Yo pensé que me estaba vacilando, hasta que vi que del miedo se echaba a llorar, aterrorizada.

Le pregunté —cuando me di cuenta de que no era broma lo que pasaba— qué sentía, y sin decir nada, alargó su mano para tocar mi ojo... Un supuesto tercer ojo que me había salido en mitad de la frente. Lo tocó como si tocase el ojo de Dios, y se llevó la mano a la boca sin decir nada y como sonriendo. Yo me acojoné muchísimo y creí que estaba pasando por un brote psicótico. Si en ese momento hubiese empezado a hablar en arameo y la cabeza le hubiese dado vueltas no hubiese sentido tanto miedo.

Cuando fui capaz de hacer que articulase algunas palabras con sentido, me dijo que tenía un ojo en mitad del la frente y cuernos... Más cuernos. No suyos, sino cuernos de monstruo de dibujos animados que me salían alegremente de la cabeza. A veces me miraba y se despollaba de risa, cuando veía que el troll en el que me había convertido no se la iba a comer. Pero otra veces, volvía a tomar consciencia de que estaba alucinando con los ojos abiertos (ella nunca había tomado ninguna droga, ni siquiera cannabis) y se aterrorizaba. También me asusté cuando ya no era yo sólo el que estaba mutando, sino que la habitación se comenzaba a convertir en un lugar lleno de cascadas de color salmón, que al caer contra el suelo se hacían la música más bella que jamás hubiera oído, según decía. ¿Qué podía hacer en ese caso?

Por un lado, yo ya había visto que no parecía un brote esquizoforme y por otro, lo único que podía hacer era darle calmantes pero no me pareció bien, si con un hipnótico estaba en el barril psiquedélico lo mejor no darle nada.
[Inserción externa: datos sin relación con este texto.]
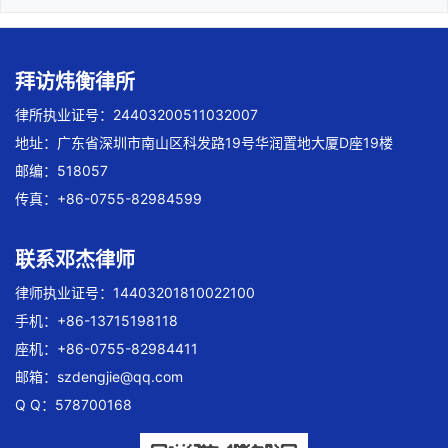
拜访炜衡律所
律所执业证号：24403200511032007
地址：广东省深圳市南山区科发路19号华润置地大厦D座19楼
邮编：518057
传真：+86-0755-82984599
联系邓杰律师
律师执业证号：14403201810022100
手机：+86-13715198118
座机：+86-0755-82984411
邮箱：
szdengjie@qq.com
Q Q：578700168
Así que ya que era mi novia, estábamos en la cama, no podíamos dormir porque yo estaba pendiente de ella y ella estaba recorriendo Andrómeda sin moverse de mi lado, creí que lo mejor era hacer como solo hacía por las noches: me bajé al pilón como un bendito.

A ella le gusto, sirvió para relajarla y, tras correrse, me cogió de la cabeza y me dijo "más, por favor". Yo pensé que estaríamos los dos mejor si le hacía caso que si seguía sin hacer nada y quedándome a su lado asustado por verla en su estado.

El Zolpidem al final hizo el efecto deseado y ella durmió. Por suerte, a la mañana siguiente recordaba todo, ya que no me hubiera creído de no ser así. La cosa le encantó al parecer, sobre todo cómo acabó dormida entre colorines, músicas celestiales y un troll usado como esclavo sexual. Sin embargo no volvió a tomar nunca más una de esas pastillas aunque se las recetó el médico posteriormente (esas y una prima química llamada Zopiclona). A mí el susto no me lo quitó nadie, y raro es que yo le dé a alguien una pastilla para dormir, aunque me la pidan mucho, desde entonces.

De todas estas historias, el protagonista común es el Zolpidem, una droga que además de ser un gran inductor para dormir, es capaz de obrar milagros como hizo con mi agorafobia, o como los que hace un tiempo pudimos ver en este vídeo de VICE sobre personas con serios daños cerebrales. No existe una explicación clara, pero ahí están Zolpidem con su poca peligrosidad y lo que es capaz de obrar en casos sin otros tratamientos útiles.